Tuesday 4 February 2020

Batman: The Joker Goes to School & He Meets His Match, the Grisly Ghoul

The Joker Goes to School

“You... jailhouse lawyer!"

It's an unusual beginning this week, with Lorenzo Semple back on writing duties (yay!) as Batman takes an amusing look at the tropes of the American High School. The school, of which Dick Grayson is of course class president, is called "Woodrow Roosevelt". No doubt Theodore Wilson has a school named after him in Metropolis. Then we have Principal Schoolfield.

The Commissioner at first seems to be oddly jumping to conclusions that the Joker would necessarily be behind school vending machines to dispense money, but that progressive paragon Warden Crichton has just released him from prison. This is, naturally, a plan to introduce the young to the concept of easy money so they'll drop out and join crime gangs. Er, quite. I'm amused to see that, when Dick suggests this, he's reminded that he's the ward of a millionaire.
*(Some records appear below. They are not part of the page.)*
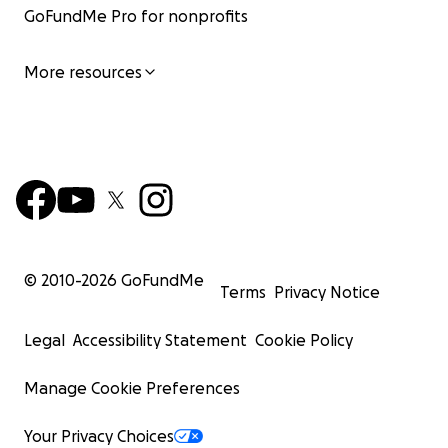
GoFundMe Pro for nonprofits
More resources
© 2010-
2026
GoFundMe
Terms
Privacy Notice
Legal
Accessibility Statement
Cookie Policy
Manage Cookie Preferences
Your Privacy Choices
It's a fun episode featuring, among other things, a jukebox robbing a bar and a silly showoff stunt by the Joker to provide an alibi. And things get very interesting when Dick's fellow school council member Susie is revealed to be in league with the Joker's gang.
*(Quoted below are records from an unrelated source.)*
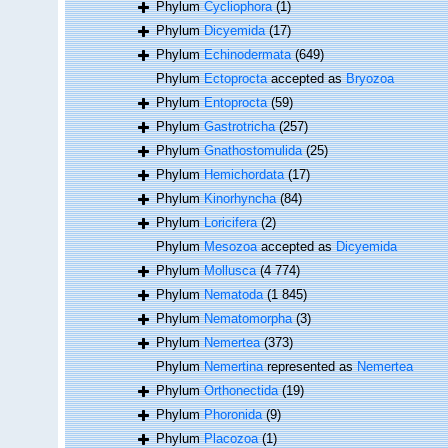
Phylum
Cycliophora
(1)
Phylum
Dicyemida
(17)
Phylum
Echinodermata
(649)
Phylum
Ectoprocta
accepted as
Bryozoa
Phylum
Entoprocta
(59)
Phylum
Gastrotricha
(257)
Phylum
Gnathostomulida
(25)
Phylum
Hemichordata
(17)
Phylum
Kinorhyncha
(84)
Phylum
Loricifera
(2)
Phylum
Mesozoa
accepted as
Dicyemida
Phylum
Mollusca
(4 774)
Phylum
Nematoda
(1 845)
Phylum
Nematomorpha
(3)
Phylum
Nemertea
(373)
Phylum
Nemertina
represented as
Nemertea
Phylum
Orthonectida
(19)
Phylum
Phoronida
(9)
Phylum
Placozoa
(1)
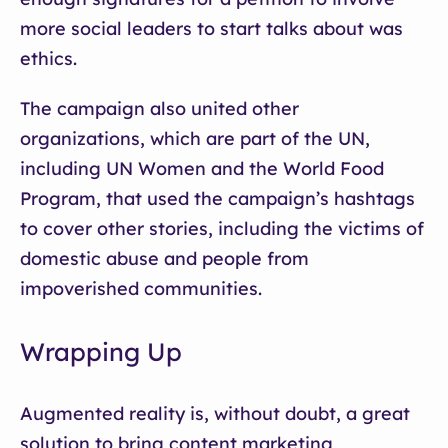
more social leaders to start talks about was
ethics.
The campaign also united other
organizations, which are part of the UN,
including UN Women and the World Food
Program, that used the campaign’s hashtags
to cover other stories, including the victims of
domestic abuse and people from
impoverished communities.
Wrapping Up
Augmented reality is, without doubt, a great
solution to bring content marketing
We have amusing scenes with Dick being at school- Batman first visits the Commissioner alone, so they can't quite begin the episode with the usual stock footage. And it's fun seeing Batman and Dick pretending, not very well, that they don't know each other.

What's this, though? Notorious do-gooder Batman telling Dick to fake a headache and skive off school? Tut tut. I for one am appalled.


He Meets His Match, the Grisly Ghoul

“This life at best is one long, impractical joke..."

It may seem a cheat to resolve the electrocution fruit machine cliffhanger with a power cut. But, to be fair, it was foreshadowed in dialogue in last episode. It's also a certain topical reference to the contemporary power outages in New York. So fair play.

Batman is less than entirely feminist when he discovers Susie's connection to the Joker, suggesting to a shocked Robin that "It's an old story, I'm afraid. As old as Eve and the apple". Yes, Susie is a woman, and therefore biddable with trinkets. Well then. Very slight feminism fail there, but even in 1966 I suspect a raised eyebrow would be prudent here.

There's more fun as Dick tries to come across as a ne'er-do-well by putting on a leather jacket- after all, only delinquents and ruffians ever wear those. And it's also highly amusing when his story is spoiled by his being an obvious non-smoker. Almost as amusing as the revelation that Woodrow Roosevelt's basket ball are to pay "Disco Tech".

Less amusing is the suggestion that the Joker may have callously poisoned poor Susie dead with fake perfume when it became clear she'd been rumbled. This is where we see beyond the chuckling but essentially harmless thief to a potential nihilistic killer behind the facade- the Joker's indifferent reaction to her "death" is positively chilling. This has elevated the Joker for me, in his second appearance. Cesar Romero (and his moustache) has never failed to impress, but here we begin to see dark depths.